The August 2007 lead article on an interesting economics site, http://equilibrium-economicum.net, offers an original, quite plausable explanation for the decline of rail during the 20th Century: the dominant economic philosophy didn't support continued investment in rail, particularly passenger service.

From the article link, http://equilibrium-economicum.net/backontherails.htm:

I have a theory that helps to explain this phenomenon. The reasons for rail decline go deeper than the obvious facts of the transport market. The basic problem for railways has been philosophical. A railway is by nature a fixed, constrained, highly regulated system in which passengers mingle and travel together.
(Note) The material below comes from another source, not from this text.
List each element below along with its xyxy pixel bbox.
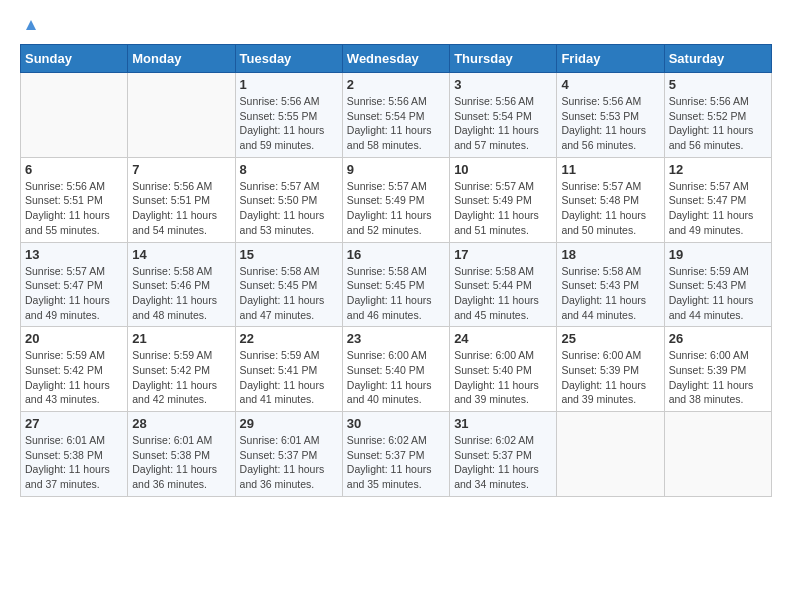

But the philosophy that took over the world in the mid-twentieth century, notably in the 1960s, is dominated by the notions of deconstraint, of deregulation, of individualism. It repudiates the idea that we are a society of people doing things together, preferring the ideal of everyone doing his (or her) own thing individually. Travel any time you like, not when the railway timetable says you can. Drive your own car, rather than share a railway carriage with other travellers.

In this ideological climate, railways had little chance. For Reagan, Thatcher and other politicians of their kind, the railway was not merely a pestilential consumer of taxpayers' money; it was also a relic of the bad old days of corporatism, of institutional regulation, of state-sponsored public services, of the coherent society rather than the amorphous throng of free-wheeling individualists.